▸ **Exercise data**
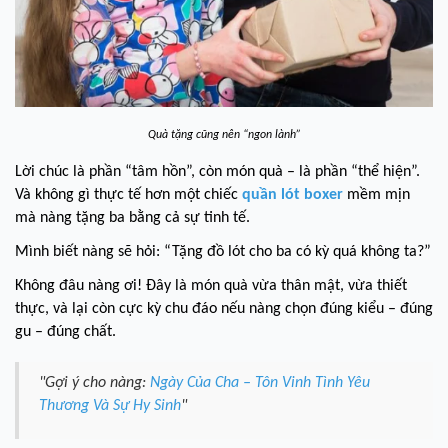
Quà tặng cũng nên “ngon lành”
Lời chúc là phần “tâm hồn”, còn món quà – là phần “thể hiện”.
Và không gì thực tế hơn một chiếc
quần lót boxer
mềm mịn
mà nàng tặng ba bằng cả sự tinh tế.
Mình biết nàng sẽ hỏi: “Tặng đồ lót cho ba có kỳ quá không ta?”
Không đâu nàng ơi! Đây là món quà vừa thân mật, vừa thiết
thực, và lại còn cực kỳ chu đáo nếu nàng chọn đúng kiểu – đúng
gu – đúng chất.
"Gợi ý cho nàng:
Ngày Của Cha – Tôn Vinh Tình Yêu
Thương Và Sự Hy Sinh
"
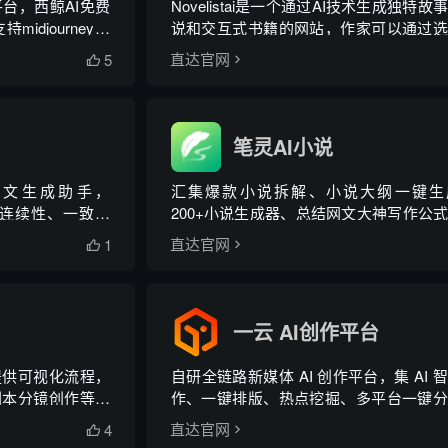
台，西鲸AI免费
Novelistai是一个通过AI技术生成独特故
djourney、
说和交互式书籍的网站，作家可以通过选
库功能。
种写作流派和风格来生成自己的个性化小
5
直达官网

同时提供如书本封面图片和编辑工具，帮
家创作独特的故事、小说和互动书籍。
笔灵AI小说
网文生成助手，
汇集爆款小说拆解、小说大纲一键生
速生成连续性、一致性
200+小说生成器、总结网文大神写作公
视分镜、网文图
选小说资料库。
1
直达官网

作。
一云 AI创作平台
提供可视化流程，
自研全链路新媒体 AI 创作平台，集 AI 
剧本分镜创作等围
作、一键排版、热点挖掘、多平台一键分
，实现创作者5-
一体
4
直达官网

本创作工具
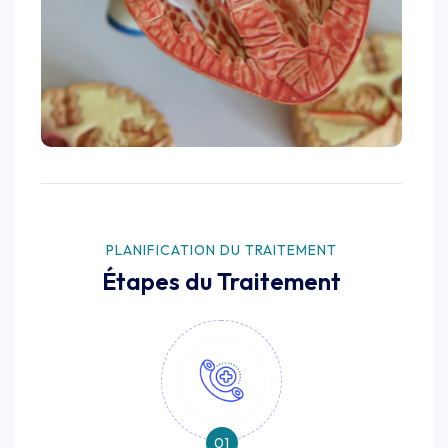
PLANIFICATION DU TRAITEMENT
Étapes du Traitement
01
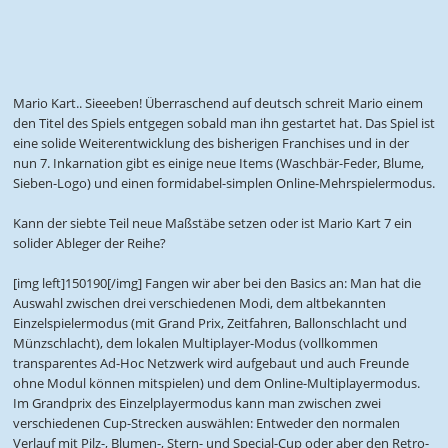
Mario Kart.. Sieeeben! Überraschend auf deutsch schreit Mario einem
den Titel des Spiels entgegen sobald man ihn gestartet hat. Das Spiel ist
eine solide Weiterentwicklung des bisherigen Franchises und in der
nun 7. Inkarnation gibt es einige neue Items (Waschbär-Feder, Blume,
Sieben-Logo) und einen formidabel-simplen Online-Mehrspielermodus.
Kann der siebte Teil neue Maßstäbe setzen oder ist Mario Kart 7 ein
solider Ableger der Reihe?
[img left]150190[/img] Fangen wir aber bei den Basics an: Man hat die
Auswahl zwischen drei verschiedenen Modi, dem altbekannten
Einzelspielermodus (mit Grand Prix, Zeitfahren, Ballonschlacht und
Münzschlacht), dem lokalen Multiplayer-Modus (vollkommen
transparentes Ad-Hoc Netzwerk wird aufgebaut und auch Freunde
ohne Modul können mitspielen) und dem Online-Multiplayermodus.
Im Grandprix des Einzelplayermodus kann man zwischen zwei
verschiedenen Cup-Strecken auswählen: Entweder den normalen
Verlauf mit Pilz-, Blumen-, Stern- und Special-Cup oder aber den Retro-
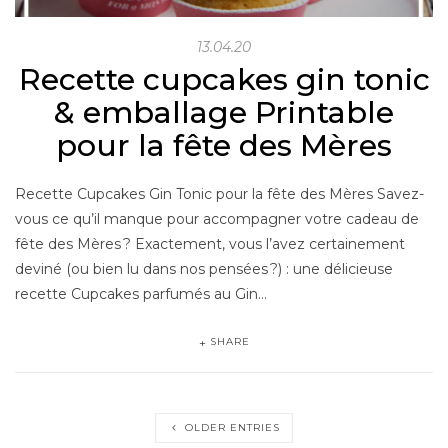
13.04.20
Recette cupcakes gin tonic
& emballage Printable
pour la fête des Mères
Recette Cupcakes Gin Tonic pour la fête des Mères Savez-
vous ce qu’il manque pour accompagner votre cadeau de
fête des Mères ? Exactement, vous l’avez certainement
deviné (ou bien lu dans nos pensées ?) : une délicieuse
recette Cupcakes parfumés au Gin…
SHARE
OLDER ENTRIES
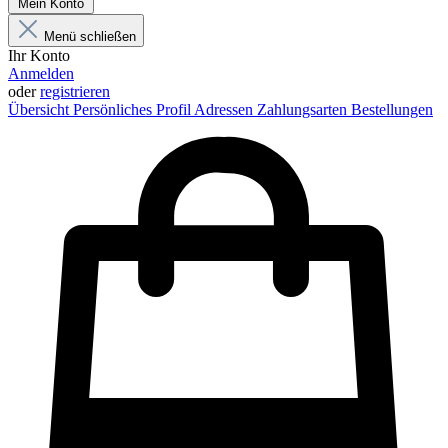
Mein Konto
Menü schließen
Ihr Konto
Anmelden
oder
registrieren
Übersicht
Persönliches Profil
Adressen
Zahlungsarten
Bestellungen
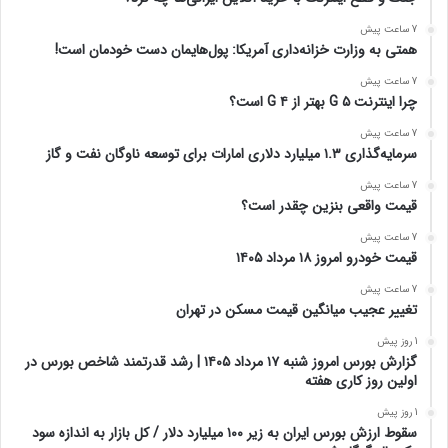
7 ساعت پیش
همتی به وزارت خزانه‌داری آمریکا: پول‌هایمان دست خودمان است!
7 ساعت پیش
چرا اینترنت ۵ G بهتر از ۴ G است؟
7 ساعت پیش
سرمایه‌گذاری ۱.۳ میلیارد دلاری امارات برای توسعه ناوگان نفت و گاز
7 ساعت پیش
قیمت واقعی بنزین چقدر است؟
7 ساعت پیش
قیمت خودرو امروز ۱۸ مرداد ۱۴۰۵
7 ساعت پیش
تغییر عجیب میانگین قیمت مسکن در تهران
1 روز پیش
گزارش بورس امروز شنبه ۱۷ مرداد ۱۴۰۵ | رشد قدرتمند شاخص بورس در
اولین روز کاری هفته
1 روز پیش
سقوط ارزش بورس ایران به زیر ۱۰۰ میلیارد دلار / کل بازار به اندازه سود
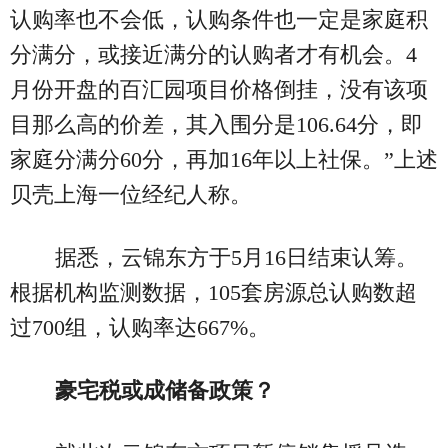
认购率也不会低，认购条件也一定是家庭积
分满分，或接近满分的认购者才有机会。4
月份开盘的百汇园项目价格倒挂，没有该项
目那么高的价差，其入围分是106.64分，即
家庭分满分60分，再加16年以上社保。”上述
贝壳上海一位经纪人称。
据悉，云锦东方于5月16日结束认筹。
根据机构监测数据，105套房源总认购数超
过700组，认购率达667%。
豪宅税或成储备政策？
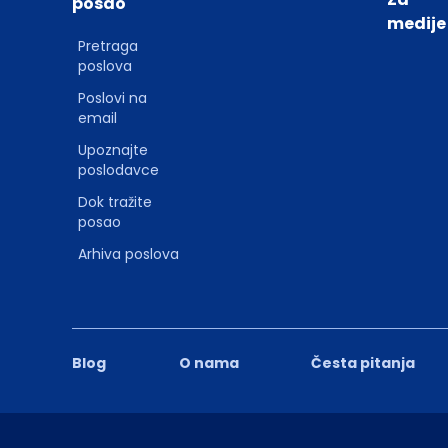
posao
medije
Pretraga
poslova
Poslovi na
email
Upoznajte
poslodavce
Dok tražite
posao
Arhiva poslova
Blog
O nama
Česta pitanja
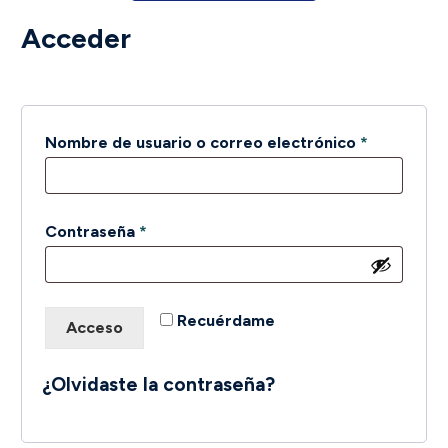
Acceder
Obligatori
Nombre de usuario o correo electrónico
*
Obligatorio
Contraseña
*
Recuérdame
Acceso
¿Olvidaste la contraseña?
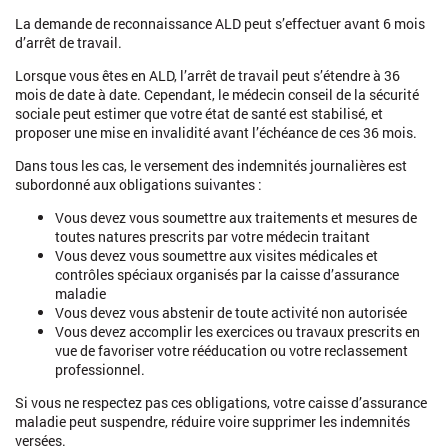
La demande de reconnaissance ALD peut s’effectuer avant 6 mois
d’arrêt de travail.
Lorsque vous êtes en ALD, l’arrêt de travail peut s’étendre à 36
mois de date à date. Cependant, le médecin conseil de la sécurité
sociale peut estimer que votre état de santé est stabilisé, et
proposer une mise en invalidité avant l’échéance de ces 36 mois.
Dans tous les cas, le versement des indemnités journalières est
subordonné aux obligations suivantes :
Vous devez vous soumettre aux traitements et mesures de
toutes natures prescrits par votre médecin traitant
Vous devez vous soumettre aux visites médicales et
contrôles spéciaux organisés par la caisse d’assurance
maladie
Vous devez vous abstenir de toute activité non autorisée
Vous devez accomplir les exercices ou travaux prescrits en
vue de favoriser votre rééducation ou votre reclassement
professionnel.
Si vous ne respectez pas ces obligations, votre caisse d’assurance
maladie peut suspendre, réduire voire supprimer les indemnités
versées.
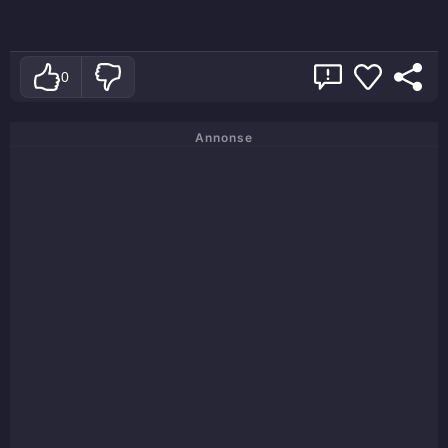
0
Annonse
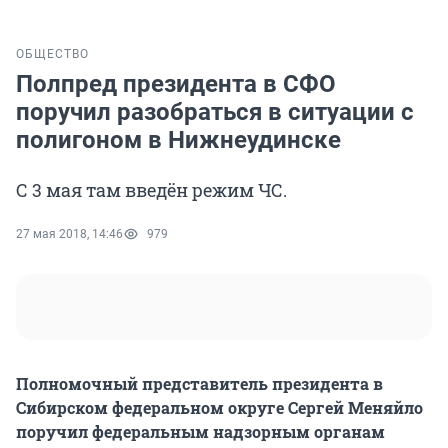
ОБЩЕСТВО
Полпред президента в СФО
поручил разобраться в ситуации с
полигоном в Нижнеудинске
С 3 мая там введён режим ЧС.
27 мая 2018, 14:46
979
Полномочный представитель президента в
Сибирском федеральном округе Сергей Меняйло
поручил федеральным надзорным органам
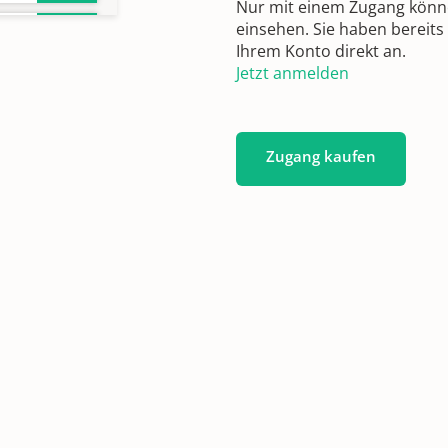
Nur mit einem Zugang können
einsehen. Sie haben bereits
Ihrem Konto direkt an.
Jetzt anmelden
1809
Zugang kaufen
4-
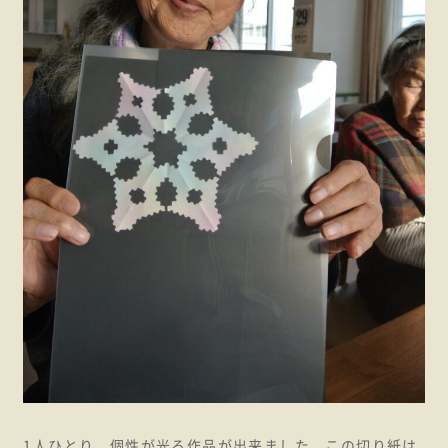
1人ひとり、個性が光る作品が出来ました。この切り紙は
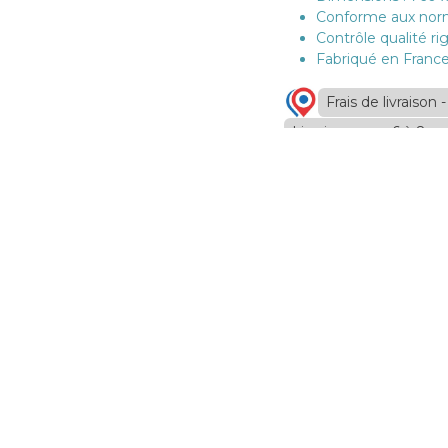
Conforme aux nor
Contrôle qualité r
Fabriqué en Franc
Géné
Frais de livraison
Livraison sous 6 à 8 s
(Hors taxes)
103,00
€
Conditions générales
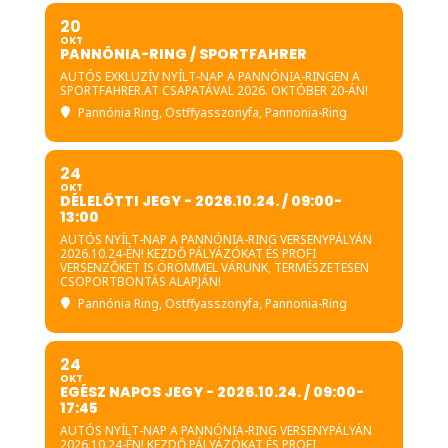
20
OKT
PANNÓNIA-RING / SPORTFAHRER
AUTÓS EXKLUZÍV NYÍLT-NAP A PANNÓNIA-RINGEN A
SPORTFAHRER.AT CSAPATÁVAL 2026. OKTÓBER 20-ÁN!
Pannónia Ring
, Ostffyasszonyfa, Pannonia-Ring
24
OKT
DÉLELŐTTI JEGY - 2026.10.24. / 09:00-
13:00
AUTÓS NYÍLT-NAP A PANNÓNIA-RING VERSENYPÁLYÁN
2026.10.24-ÉN! KEZDŐ PÁLYÁZÓKAT ÉS PROFI
VERSENZŐKET IS ÖRÖMMEL VÁRUNK, TERMÉSZETESEN
CSOPORTBONTÁS ALAPJÁN!
Pannónia Ring
, Ostffyasszonyfa, Pannonia-Ring
24
OKT
EGÉSZ NAPOS JEGY - 2026.10.24. / 09:00-
17:45
AUTÓS NYÍLT-NAP A PANNÓNIA-RING VERSENYPÁLYÁN
2026.10.24-ÉN! KEZDŐ PÁLYÁZÓKAT ÉS PROFI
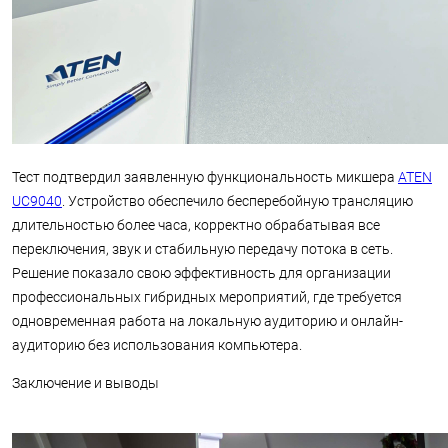
Тест подтвердил заявленную функциональность микшера
ATEN
UC9040
. Устройство обеспечило бесперебойную трансляцию
длительностью более часа, корректно обрабатывая все
переключения, звук и стабильную передачу потока в сеть.
Решение показало свою эффективность для организации
профессиональных гибридных мероприятий, где требуется
одновременная работа на локальную аудиторию и онлайн-
аудиторию без использования компьютера.
Заключение и выводы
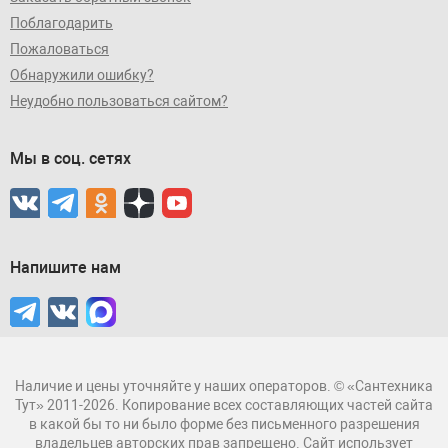
Поблагодарить
Пожаловаться
Обнаружили ошибку?
Неудобно пользоваться сайтом?
Мы в соц. сетях
Напишите нам
Наличие и цены уточняйте у наших операторов. © «Сантехника
Тут» 2011-2026. Копирование всех составляющих частей сайта
в какой бы то ни было форме без письменного разрешения
владельцев авторских прав запрещено. Сайт использует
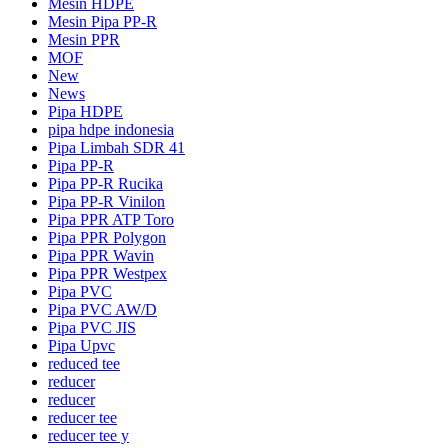
Mesin HDPE
Mesin Pipa PP-R
Mesin PPR
MOF
New
News
Pipa HDPE
pipa hdpe indonesia
Pipa Limbah SDR 41
Pipa PP-R
Pipa PP-R Rucika
Pipa PP-R Vinilon
Pipa PPR ATP Toro
Pipa PPR Polygon
Pipa PPR Wavin
Pipa PPR Westpex
Pipa PVC
Pipa PVC AW/D
Pipa PVC JIS
Pipa Upvc
reduced tee
reducer
reducer
reducer tee
reducer tee y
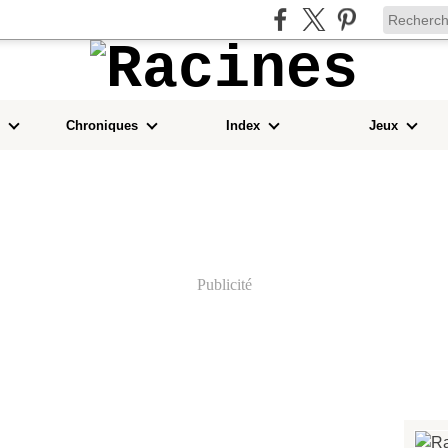
Chroniques
Index
Jeux
Publicité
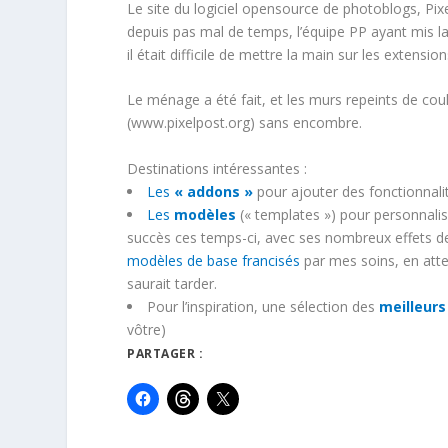
Le site du logiciel opensource de photoblogs, P
depuis pas mal de temps, l’équipe PP ayant mis la 
il était difficile de mettre la main sur les extens
Le ménage a été fait, et les murs repeints de co
(www.pixelpost.org) sans encombre.
Destinations intéressantes :
Les
« addons »
pour ajouter des fonctionnali
Les
modèles
(« templates ») pour personnali
succès ces temps-ci, avec ses nombreux effets de g
modèles de base francisés
par mes soins, en atte
saurait tarder.
Pour l’inspiration, une sélection des
meilleur
vôtre)
PARTAGER :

▸ **Instructions for the task**
In the listing above, find the line holding "Thương Và Sự Hy Sinh" and the line holding "Étapes du Traitement". Reproduce those two lines and all between them exactly, leaving out pictures.

▸ **Task output**
Thương Và Sự Hy Sinh
"
台，西鲸AI免费
Novelistai是一个通过AI技术生成独特故
djourney、
说和交互式书籍的网站，作家可以通过选
库功能。
种写作流派和风格来生成自己的个性化小
5
直达官网

同时提供如书本封面图片和编辑工具，帮
家创作独特的故事、小说和互动书籍。
笔灵AI小说
网文生成助手，
汇集爆款小说拆解、小说大纲一键生
速生成连续性、一致性
200+小说生成器、总结网文大神写作公
视分镜、网文图
选小说资料库。
1
直达官网

作。
一云 AI创作平台
提供可视化流程，
自研全链路新媒体 AI 创作平台，集 AI 
剧本分镜创作等围
作、一键排版、热点挖掘、多平台一键分
，实现创作者5-
一体
4
直达官网

本创作工具
PLANIFICATION DU TRAITEMENT
Étapes du Traitement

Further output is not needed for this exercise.